RECORDS FOR PROCESSING START
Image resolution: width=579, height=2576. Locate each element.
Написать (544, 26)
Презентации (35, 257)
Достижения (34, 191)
RECORDS FOR PROCESSING END
RECORDS FOR PROCESSING START
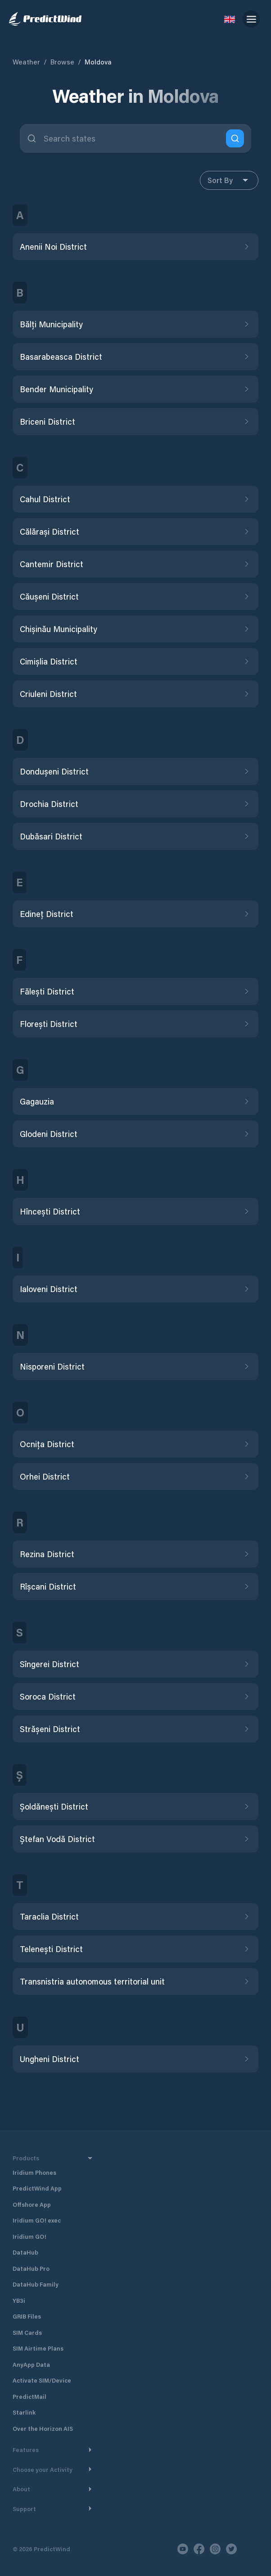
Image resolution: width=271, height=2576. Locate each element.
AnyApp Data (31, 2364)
RECORDS FOR PROCESSING END
WORK INSTRUCTIONS: The expected answer is one number: how many lines above contain "each".

RESULT: 2